We present the results obtained on the event dataset described above in the period between the years 2008 and 2012.

We consider first the subset of data corresponding to the edema of bilateral Reinke disease.

We fix the fuzzifier parameter to 0.1, the initial number of clusters to 15, and the final iteration error to 1 × 10−2.

Table 1 shows the results obtained for each year.

We present the details relating to the comparison of the hotspots obtained by considering the event data for the years 2011 and 2012.

Figures 6 and 7 show, respectively, the hotspots obtained by using the pattern subset of events that occurred in the years 2011 and 2012.

Figure 8 shows the overlap of the hotspots obtained for the two years: in red, the hotspots corresponding to the year 2011; in blue, the ones corresponding to the year 2012.

Table 2 shows in the first two columns the labels of the hotspots in 2011 and 2012, in third (resp., fourth) column the radius obtained in 2011 (resp., 2012), and the distance between the centroids is given in the fifth column.

The results show that only hotspot 3 obtained for the year 2011 remains almost unchanged in the year 2012. Instead, hotspots 1 and 2 seem to merge into a single larger hotspot (the hotspot 1 obtained for the year 2012), and hotspot 4, that shifts about 1 km, is expanded; the radius of this hotspot in 2012 is about 6.5 km (hotspot 3 obtained for the year 2012 in Figure 8).

Now we show the results obtained for the disease nasal polyposis.

Figure 9 shows the overlap of the hotspots obtained for the two years, 2011 and 2012.

In Table 3, the comparison’s results are reported.

The results in Figure 9 show that in 2011 and 2012 there are two hotspots: the one covering an area of the city of Naples and the other covering many Vesuvian towns. The two hotspots, which in 2011 covered a circular area with a radii of about 3 and 5 km, respectively, in 2012 cover a circular area with radii of about 5 and 7 km, respectively.

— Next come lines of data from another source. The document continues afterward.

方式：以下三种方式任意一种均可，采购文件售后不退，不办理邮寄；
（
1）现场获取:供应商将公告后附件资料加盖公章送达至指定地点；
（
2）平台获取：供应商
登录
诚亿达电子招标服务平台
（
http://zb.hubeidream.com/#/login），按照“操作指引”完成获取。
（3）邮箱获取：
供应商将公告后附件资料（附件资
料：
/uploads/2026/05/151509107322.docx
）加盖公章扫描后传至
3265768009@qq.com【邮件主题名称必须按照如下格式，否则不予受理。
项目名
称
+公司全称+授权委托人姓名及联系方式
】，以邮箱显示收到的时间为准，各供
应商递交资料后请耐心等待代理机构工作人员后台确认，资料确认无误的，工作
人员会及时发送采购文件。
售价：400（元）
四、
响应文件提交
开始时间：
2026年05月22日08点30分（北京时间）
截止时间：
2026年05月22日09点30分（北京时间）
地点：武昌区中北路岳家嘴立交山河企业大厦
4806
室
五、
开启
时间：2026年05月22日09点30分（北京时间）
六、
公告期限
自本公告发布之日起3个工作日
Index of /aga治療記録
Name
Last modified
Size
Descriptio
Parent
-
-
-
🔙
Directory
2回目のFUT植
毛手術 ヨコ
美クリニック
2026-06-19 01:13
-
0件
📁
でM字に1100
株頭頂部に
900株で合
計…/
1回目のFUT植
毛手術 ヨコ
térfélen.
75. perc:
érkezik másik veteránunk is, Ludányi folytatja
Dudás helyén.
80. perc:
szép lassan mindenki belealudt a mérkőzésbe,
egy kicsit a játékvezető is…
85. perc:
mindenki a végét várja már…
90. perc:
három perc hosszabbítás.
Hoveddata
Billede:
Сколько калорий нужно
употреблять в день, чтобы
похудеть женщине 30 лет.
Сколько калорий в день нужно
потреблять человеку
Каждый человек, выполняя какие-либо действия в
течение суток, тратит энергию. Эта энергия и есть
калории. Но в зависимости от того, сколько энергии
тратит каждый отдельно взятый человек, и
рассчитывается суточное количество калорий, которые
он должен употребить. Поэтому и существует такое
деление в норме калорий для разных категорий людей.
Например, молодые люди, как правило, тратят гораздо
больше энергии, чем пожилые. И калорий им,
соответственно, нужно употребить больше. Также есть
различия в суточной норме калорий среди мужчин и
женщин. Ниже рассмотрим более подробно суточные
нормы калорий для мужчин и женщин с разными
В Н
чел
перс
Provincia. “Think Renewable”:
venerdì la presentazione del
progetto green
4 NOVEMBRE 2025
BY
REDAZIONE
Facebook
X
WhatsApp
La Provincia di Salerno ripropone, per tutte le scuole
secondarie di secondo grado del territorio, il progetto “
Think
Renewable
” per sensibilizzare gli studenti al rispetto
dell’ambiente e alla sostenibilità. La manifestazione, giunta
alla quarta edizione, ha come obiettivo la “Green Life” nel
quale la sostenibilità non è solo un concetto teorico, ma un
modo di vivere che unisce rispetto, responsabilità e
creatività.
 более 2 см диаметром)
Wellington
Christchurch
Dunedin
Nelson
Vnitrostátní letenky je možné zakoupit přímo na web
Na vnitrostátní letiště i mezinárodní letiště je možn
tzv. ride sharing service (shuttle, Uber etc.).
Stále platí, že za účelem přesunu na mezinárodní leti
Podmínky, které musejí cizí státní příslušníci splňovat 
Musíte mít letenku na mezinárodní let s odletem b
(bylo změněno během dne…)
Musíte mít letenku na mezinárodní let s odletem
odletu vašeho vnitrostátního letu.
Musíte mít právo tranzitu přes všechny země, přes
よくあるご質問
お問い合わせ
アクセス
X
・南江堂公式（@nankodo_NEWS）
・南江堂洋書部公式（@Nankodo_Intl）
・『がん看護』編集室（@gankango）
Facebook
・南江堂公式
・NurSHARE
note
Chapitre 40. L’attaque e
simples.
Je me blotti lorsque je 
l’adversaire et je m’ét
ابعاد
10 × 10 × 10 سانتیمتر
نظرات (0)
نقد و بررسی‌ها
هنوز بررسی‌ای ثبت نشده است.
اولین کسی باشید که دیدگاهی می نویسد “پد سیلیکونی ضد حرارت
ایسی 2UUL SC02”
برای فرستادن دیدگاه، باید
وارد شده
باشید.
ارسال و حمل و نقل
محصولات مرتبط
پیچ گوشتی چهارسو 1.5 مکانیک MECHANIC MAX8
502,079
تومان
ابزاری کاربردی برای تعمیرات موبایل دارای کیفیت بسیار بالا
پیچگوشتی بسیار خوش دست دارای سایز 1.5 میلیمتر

The histogram in Figure 10 shows the trend of the radii of the two hotspots in the course of time.

It is relevant the spread in recent years of the hotspot that surrounds the Vesuvian towns (the radius of this hotspot, from about 2 km in the year 2008, is about 7 km in the year 2012).

Another significant trend concerns the hotspots obtained for the carcinoma disease.

Also, in this case, the two main hotsposts cover the city of Naples and many Vesuvian towns. In in this case, we have a very high spread of the hotspot covering the city of Naples (cfr. Figure 11); in recent years, the radius of this hotspot is increased up to 9.5 km.

5. Conclusions

The hyperspheres obtained as clusters (circles in case of two dimensions) by using EFCM can represent hotspots in hotspot analysis; this method has a linear computational complexity and is robust to noises and outliers. In hotspots analysis, the patterns are bidimensional and the features are formed by geographic coordinates; the cluster prototypes are circles that can represent a good approximation of hotspot areas and can be displayed as circular areas on the map.

In this paper, we present a new method that uses the EFCM algorithm for studying the spatio-temporal evolution of hotspots in disease analysis.

We consider the residence’s information of patients in the district of Naples (Italy) to whom a surgical intervention to the oto-laryngo-pharyngeal apparatus was carried out between the years 2008 and 2012. A geocoding process is used for geo-referencing the data; then, the georeferenced dataset is partitioned per year and type of disease; we compare the hotspots obtained for each pair of consecutive years and analyze the trend of each hotspot over time measuring the variation of the radius and the distance between intersecting cluster centroids concerning two consecutive years.

The results show a consistent spread in the last years of the nasal polyposis disease hotspot covering some Vesuvian towns and of the carcinoma disease hotspot covering the city of Naples.